• _ASSIGNMENT_: Wherever the string "distance" appears in the entries below, return the line that holds it.

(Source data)

=== Begin Enclosure ===

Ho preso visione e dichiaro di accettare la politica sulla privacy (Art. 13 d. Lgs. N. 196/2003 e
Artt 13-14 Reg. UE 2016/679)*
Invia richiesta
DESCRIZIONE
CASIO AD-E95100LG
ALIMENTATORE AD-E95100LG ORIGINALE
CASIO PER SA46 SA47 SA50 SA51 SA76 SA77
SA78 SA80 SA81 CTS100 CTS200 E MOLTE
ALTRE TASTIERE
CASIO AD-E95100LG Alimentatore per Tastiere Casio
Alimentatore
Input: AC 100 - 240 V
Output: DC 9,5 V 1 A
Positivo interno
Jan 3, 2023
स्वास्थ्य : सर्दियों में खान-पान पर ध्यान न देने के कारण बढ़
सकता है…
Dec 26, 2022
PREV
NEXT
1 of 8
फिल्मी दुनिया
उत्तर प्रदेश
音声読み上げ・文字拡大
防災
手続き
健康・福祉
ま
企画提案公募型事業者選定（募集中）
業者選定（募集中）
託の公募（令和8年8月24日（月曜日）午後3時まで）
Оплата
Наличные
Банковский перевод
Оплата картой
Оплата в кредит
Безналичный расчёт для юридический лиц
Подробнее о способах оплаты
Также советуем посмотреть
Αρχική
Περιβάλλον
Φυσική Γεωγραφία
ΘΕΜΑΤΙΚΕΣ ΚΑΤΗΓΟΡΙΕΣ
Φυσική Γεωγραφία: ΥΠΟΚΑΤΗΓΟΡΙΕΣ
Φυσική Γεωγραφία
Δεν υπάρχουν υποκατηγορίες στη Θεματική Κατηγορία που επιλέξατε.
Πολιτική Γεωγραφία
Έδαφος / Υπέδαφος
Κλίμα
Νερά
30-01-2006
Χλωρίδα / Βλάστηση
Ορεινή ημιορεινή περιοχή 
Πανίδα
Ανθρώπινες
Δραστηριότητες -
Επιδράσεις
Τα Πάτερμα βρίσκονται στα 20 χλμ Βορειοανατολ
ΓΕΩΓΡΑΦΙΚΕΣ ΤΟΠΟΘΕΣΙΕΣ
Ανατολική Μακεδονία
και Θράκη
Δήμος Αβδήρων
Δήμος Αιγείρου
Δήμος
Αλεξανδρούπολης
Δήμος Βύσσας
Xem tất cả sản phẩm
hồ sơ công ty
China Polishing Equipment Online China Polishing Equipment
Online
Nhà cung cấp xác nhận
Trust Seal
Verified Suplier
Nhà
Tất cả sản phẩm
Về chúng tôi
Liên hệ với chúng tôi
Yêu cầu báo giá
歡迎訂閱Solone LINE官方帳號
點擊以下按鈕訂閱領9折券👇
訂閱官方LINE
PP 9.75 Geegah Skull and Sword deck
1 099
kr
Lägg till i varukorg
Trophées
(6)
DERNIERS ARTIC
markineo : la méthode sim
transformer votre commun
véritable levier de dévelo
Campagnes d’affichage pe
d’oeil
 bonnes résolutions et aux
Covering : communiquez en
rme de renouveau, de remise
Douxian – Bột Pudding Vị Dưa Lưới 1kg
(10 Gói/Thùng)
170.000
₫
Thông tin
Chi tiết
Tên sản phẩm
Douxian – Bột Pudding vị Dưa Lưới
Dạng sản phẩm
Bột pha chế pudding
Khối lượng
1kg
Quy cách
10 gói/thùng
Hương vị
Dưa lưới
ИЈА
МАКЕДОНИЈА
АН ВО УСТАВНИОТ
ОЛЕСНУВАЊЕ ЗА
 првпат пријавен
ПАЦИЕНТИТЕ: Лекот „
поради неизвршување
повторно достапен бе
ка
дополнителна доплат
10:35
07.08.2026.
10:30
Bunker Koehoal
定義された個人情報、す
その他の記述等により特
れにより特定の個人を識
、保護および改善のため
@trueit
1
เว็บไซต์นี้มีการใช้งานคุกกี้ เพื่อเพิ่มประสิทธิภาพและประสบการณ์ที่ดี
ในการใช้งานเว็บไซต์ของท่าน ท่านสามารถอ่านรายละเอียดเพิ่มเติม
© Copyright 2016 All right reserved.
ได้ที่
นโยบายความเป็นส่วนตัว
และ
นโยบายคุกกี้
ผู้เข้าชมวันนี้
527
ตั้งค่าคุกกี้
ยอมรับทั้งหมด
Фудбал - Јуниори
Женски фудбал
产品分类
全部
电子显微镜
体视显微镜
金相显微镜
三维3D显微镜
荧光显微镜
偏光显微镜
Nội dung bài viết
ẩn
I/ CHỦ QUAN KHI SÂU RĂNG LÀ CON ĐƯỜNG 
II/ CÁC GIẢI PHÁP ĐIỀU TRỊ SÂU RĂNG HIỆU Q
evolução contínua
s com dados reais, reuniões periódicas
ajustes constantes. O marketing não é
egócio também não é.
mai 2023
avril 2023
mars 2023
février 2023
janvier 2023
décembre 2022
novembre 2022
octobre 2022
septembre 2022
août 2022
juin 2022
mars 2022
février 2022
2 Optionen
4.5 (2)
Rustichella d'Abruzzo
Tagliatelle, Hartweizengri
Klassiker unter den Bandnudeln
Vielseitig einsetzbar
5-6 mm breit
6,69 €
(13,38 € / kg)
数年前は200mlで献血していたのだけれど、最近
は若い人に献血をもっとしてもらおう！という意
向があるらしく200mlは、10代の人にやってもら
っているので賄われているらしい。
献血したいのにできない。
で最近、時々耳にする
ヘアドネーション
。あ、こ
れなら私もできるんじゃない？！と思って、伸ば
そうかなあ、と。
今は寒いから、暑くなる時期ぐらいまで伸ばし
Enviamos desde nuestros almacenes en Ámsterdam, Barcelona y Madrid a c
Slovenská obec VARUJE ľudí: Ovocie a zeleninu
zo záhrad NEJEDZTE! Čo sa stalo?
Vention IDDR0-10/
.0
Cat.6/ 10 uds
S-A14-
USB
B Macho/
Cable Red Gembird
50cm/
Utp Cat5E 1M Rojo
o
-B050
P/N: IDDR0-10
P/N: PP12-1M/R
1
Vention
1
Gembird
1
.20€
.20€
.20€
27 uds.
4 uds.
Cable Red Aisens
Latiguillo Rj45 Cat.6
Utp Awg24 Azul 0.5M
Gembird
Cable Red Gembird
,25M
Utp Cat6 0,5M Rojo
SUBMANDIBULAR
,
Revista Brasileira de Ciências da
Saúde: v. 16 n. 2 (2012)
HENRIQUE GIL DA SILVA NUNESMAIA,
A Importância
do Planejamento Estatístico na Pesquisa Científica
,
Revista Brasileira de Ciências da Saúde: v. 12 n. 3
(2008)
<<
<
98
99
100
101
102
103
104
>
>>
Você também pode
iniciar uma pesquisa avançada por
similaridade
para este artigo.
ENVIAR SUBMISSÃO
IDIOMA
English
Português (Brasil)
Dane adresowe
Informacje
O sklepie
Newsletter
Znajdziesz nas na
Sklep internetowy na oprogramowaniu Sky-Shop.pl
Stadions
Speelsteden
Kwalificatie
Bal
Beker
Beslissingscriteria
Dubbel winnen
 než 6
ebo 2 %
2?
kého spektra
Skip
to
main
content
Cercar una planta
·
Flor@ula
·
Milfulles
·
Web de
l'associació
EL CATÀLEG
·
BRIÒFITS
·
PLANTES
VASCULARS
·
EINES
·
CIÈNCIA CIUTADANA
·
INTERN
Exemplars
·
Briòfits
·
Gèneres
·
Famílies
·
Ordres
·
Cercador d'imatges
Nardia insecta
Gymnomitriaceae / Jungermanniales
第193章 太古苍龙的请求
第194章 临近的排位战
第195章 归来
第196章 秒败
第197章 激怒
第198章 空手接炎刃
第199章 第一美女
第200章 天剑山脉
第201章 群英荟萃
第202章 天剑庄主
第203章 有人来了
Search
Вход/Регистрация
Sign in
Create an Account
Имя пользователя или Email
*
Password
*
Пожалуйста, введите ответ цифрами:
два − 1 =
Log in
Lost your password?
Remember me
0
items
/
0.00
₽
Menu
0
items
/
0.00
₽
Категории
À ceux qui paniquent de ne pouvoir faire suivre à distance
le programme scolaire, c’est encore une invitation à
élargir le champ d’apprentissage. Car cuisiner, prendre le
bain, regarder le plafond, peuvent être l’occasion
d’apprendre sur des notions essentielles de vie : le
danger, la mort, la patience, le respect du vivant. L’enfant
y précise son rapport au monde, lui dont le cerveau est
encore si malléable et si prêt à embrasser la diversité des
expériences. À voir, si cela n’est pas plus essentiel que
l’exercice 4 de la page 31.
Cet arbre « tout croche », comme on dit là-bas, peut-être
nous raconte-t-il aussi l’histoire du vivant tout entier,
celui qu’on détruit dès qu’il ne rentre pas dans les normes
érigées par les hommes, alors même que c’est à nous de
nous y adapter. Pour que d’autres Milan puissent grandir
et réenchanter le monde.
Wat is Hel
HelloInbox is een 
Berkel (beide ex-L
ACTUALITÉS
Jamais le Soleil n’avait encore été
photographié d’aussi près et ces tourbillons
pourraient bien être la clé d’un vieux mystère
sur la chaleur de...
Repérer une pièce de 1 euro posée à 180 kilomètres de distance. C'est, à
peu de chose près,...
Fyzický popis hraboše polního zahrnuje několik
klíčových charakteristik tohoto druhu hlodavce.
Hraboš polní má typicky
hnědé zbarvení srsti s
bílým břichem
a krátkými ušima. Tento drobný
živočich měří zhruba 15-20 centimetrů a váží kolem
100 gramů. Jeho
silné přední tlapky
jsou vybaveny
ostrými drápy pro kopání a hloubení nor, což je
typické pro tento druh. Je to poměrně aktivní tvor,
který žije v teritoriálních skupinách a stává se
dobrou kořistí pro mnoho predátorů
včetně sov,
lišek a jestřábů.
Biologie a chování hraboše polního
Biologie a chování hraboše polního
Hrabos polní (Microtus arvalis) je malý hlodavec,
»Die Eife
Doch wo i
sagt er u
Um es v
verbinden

=== End Enclosure ===

• _ANSWER AREA_:
À ceux qui paniquent de ne pouvoir faire suivre à distance
Repérer une pièce de 1 euro posée à 180 kilomètres de distance. C'est, à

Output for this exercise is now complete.